Acoustic Monitor Turns Any Surface into An Input Device

Why spend hundreds of dollars on high tech input devices when you might be able to get the same actions out of scratching your fingernail against a wall? Chris Harrison from Carnegie Mellon University debuted his new form of “scratch input” at SIGGRAPH this summer. Using a rudimentary acoustic sensor attached to any hard surface, Harrison’s scratch input interprets contact with the surface as predetermined commands. Move the sensor to a new surface and you can still use those commands. Harrison has turned any surface into a simple input device. Check out his monotone demonstration video after the break.

The most annoying sound in the world just got useful.
The most annoying sound in the world just got useful.

We first got interested with Chris Harrison because of his deformable touch screen technology. The guy’s just a graduate student and he’s making some pretty amazing gadgets. However, we should point out that when it comes to acoustic sensors and scratch input Harrison’s isn’t the first, or even the most sophisticated. A EU based research project, Tangible Acoustic Interfaces for Computer Human Interaction (TAI-CHI), was able to create a real one-to-one version of scratch input back in 2005-2006. Check out their demo video below; it’s brief but impressive.

Harrison and Scratch Input (2009)

TAI-CHI (2006)

Now, I’m not trying to do some big expose here. It’s very likely Harrison new all about the earlier TAI-CHI work because there are some major differences between the two projects. First, Harrison is looking for just five or six inputs and not much more. TAI-CHI was trying to create a way to record absolute positioning and motion. That’s why Harrison can use a stethoscope and TAI-CHI has to have four piezo-electric transducers working in tandem. You can see this in the examples they provide. TAI-CHI demonstrates how to use a board like a notepad. Harrison is showing cool ways to control a radio or mute a cell phone. The two projects have very similar principles, but produce very different technologies.
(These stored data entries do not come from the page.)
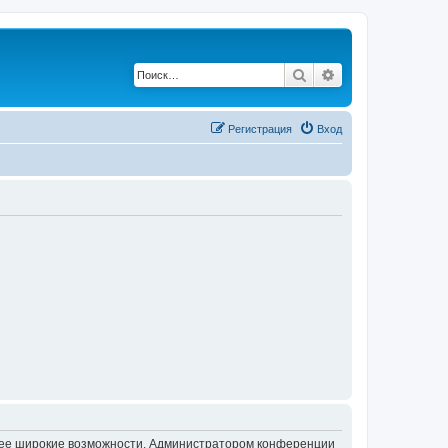
Поиск
Расширенный по
Регистрация
Вход
олее широкие возможности. Администратором конференции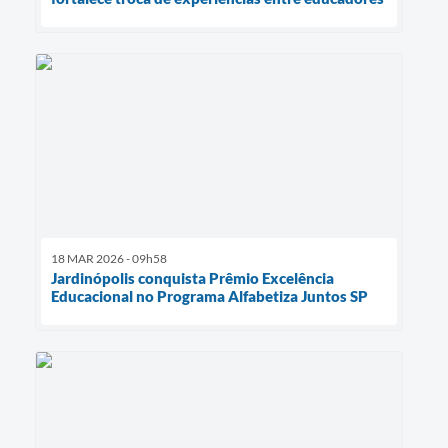
18 MAR 2026 - 09h58
Jardinópolis conquista Prêmio Excelência
Educacional no Programa Alfabetiza Juntos SP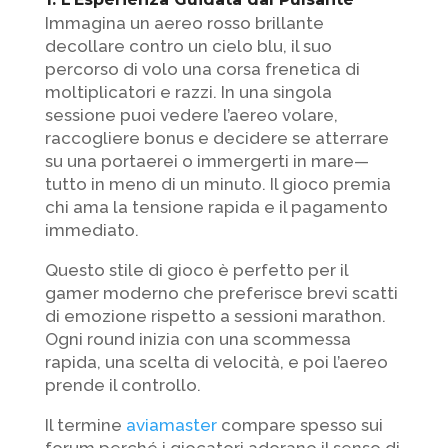
Immagina un aereo rosso brillante
decollare contro un cielo blu, il suo
percorso di volo una corsa frenetica di
moltiplicatori e razzi. In una singola
sessione puoi vedere l’aereo volare,
raccogliere bonus e decidere se atterrare
su una portaerei o immergerti in mare—
tutto in meno di un minuto. Il gioco premia
chi ama la tensione rapida e il pagamento
immediato.
Questo stile di gioco è perfetto per il
gamer moderno che preferisce brevi scatti
di emozione rispetto a sessioni marathon.
Ogni round inizia con una scommessa
rapida, una scelta di velocità, e poi l’aereo
prende il controllo.
Il termine
aviamaster
compare spesso sui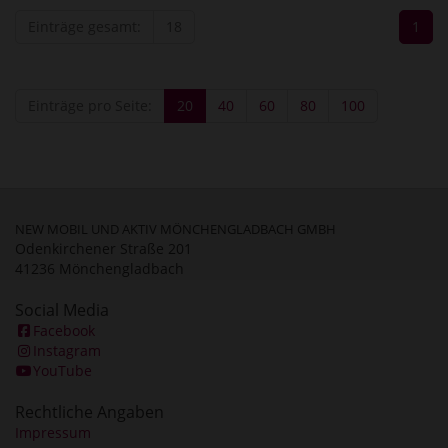
Einträge gesamt:
18
1
Einträge pro Seite:
20
40
60
80
100
NEW MOBIL UND AKTIV MÖNCHENGLADBACH GMBH
Odenkirchener Straße 201
41236 Mönchengladbach
Social Media
Facebook
Instagram
YouTube
Rechtliche Angaben
Impressum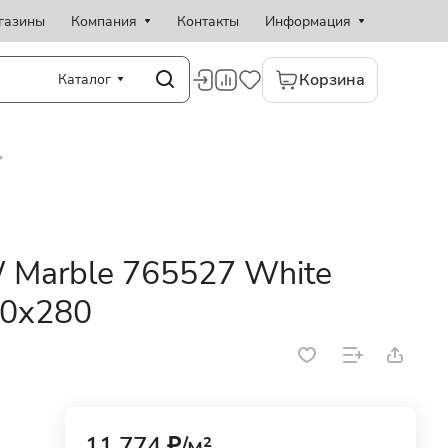
газины
Компания
Контакты
Информация
Корзина
Каталог
W Marble 765527 White
60x280
11 774 ₽/
м²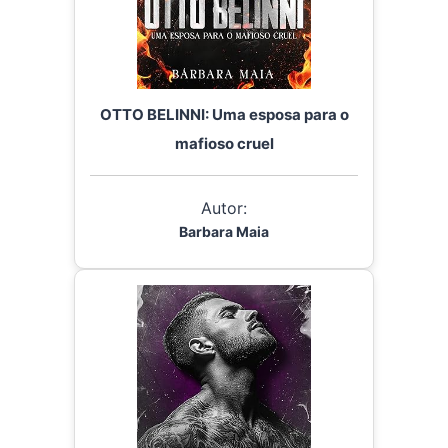
OTTO BELINNI: Uma esposa para o
mafioso cruel
Autor:
Barbara Maia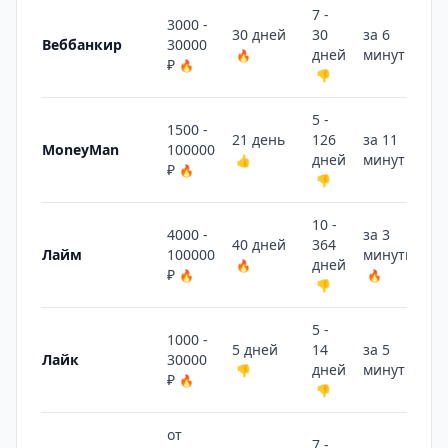
7 -
3000 -
30 дней
30
за 6
Веббанкир
30000
дней
минут
🔥
👎
₽
🔥
👎
5 -
1500 -
21 день
126
за 11
MoneyMan
100000
дней
минут
👍
👎
₽
🔥
👎
10 -
4000 -
за 3
40 дней
364
Лайм
100000
минуты
дней
🔥
₽
🔥
🔥
👎
5 -
1000 -
5 дней
14
за 5
Лайк
30000
дней
минут
👎
👎
₽
🔥
👎
от
7 -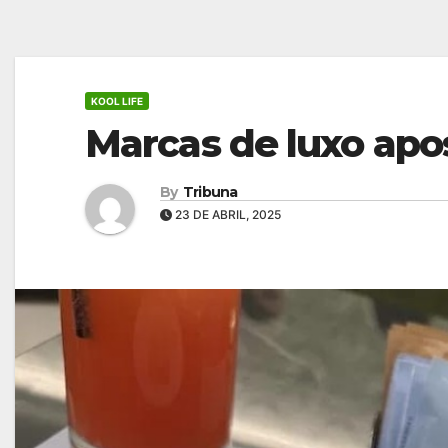
KOOL LIFE
Marcas de luxo apo
By
Tribuna
23 DE ABRIL, 2025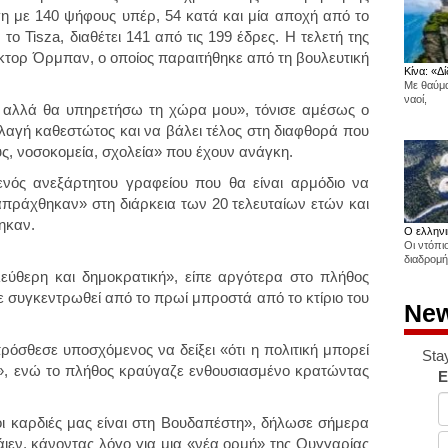
γη με 140 ψήφους υπέρ, 54 κατά και μία αποχή από το
 το Tisza, διαθέτει 141 από τις 199 έδρες. Η τελετή της
ίκτορ Όρμπαν, ο οποίος παραιτήθηκε από τη βουλευτική
Κίνα: «Δί
Με θαύμα
ναοί,
 αλλά θα υπηρετήσω τη χώρα μου», τόνισε αμέσως ο
λαγή καθεστώτος και να βάλει τέλος στη διαφθορά που
, νοσοκομεία, σχολεία» που έχουν ανάγκη.
ενός ανεξάρτητου γραφείου που θα είναι αρμόδιο να
απράχθηκαν» στη διάρκεια των 20 τελευταίων ετών και
ηκαν.
Ο ελληνι
Οι ντόπι
διαδρομή
εύθερη και δημοκρατική», είπε αργότερα στο πλήθος
συγκεντρωθεί από το πρωί μπροστά από το κτίριο του
New
ρόσθεσε υποσχόμενος να δείξει «ότι η πολιτική μπορεί
Sta
η», ενώ το πλήθος κραύγαζε ενθουσιασμένο κρατώντας
E
ι καρδιές μας είναι στη Βουδαπέστη», δήλωσε σήμερα
εν, κάνοντας λόγο για μια «νέα ορμή» της Ουγγαρίας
That being said, both projects have much the same implications, albeit on different ends of a spectrum of sophistication. These devices will allow users to rethink what constitutes an input device. Back in 2006, TAI-CHI toured with a program that allowed a user to play the piano on any hard surface. Similar applications (including the notepad type software shown in the demo) could be used to replicate a computer mouse, or keyboard. Though TAI-CHI officially ended in December 2006, its collaborators are continuing to publish papers that refine the complex mathematics necessary in their device.

Harrison’s end of things are much more down and dirty. I can see cell phones and laptops coming with simplified scratch input just as the video demonstrates. Emergency shut-off switches could be incorporated into industrial machinery that utilize scratch input of some kind. In fact, I favor Harrison’s kind of acoustic input devices because they are so simple. It seems more likely that third party developers will come up with more innovative uses for a simple device than for a complicated one.

Then again, if scratch input was going to take off, it might have already done so. Almost three years since TAI-CHI finished and I don’t see the technology springing out of stores anywhere. What I do know is that human-computer interfaces are evolving. Whether or not scratch input is part of that evolution, the way we conceive of interacting with our computers is going to change. My grandfather could flip channels on his TV by dropping a fork, maybe I’ll be able to send an email the same way.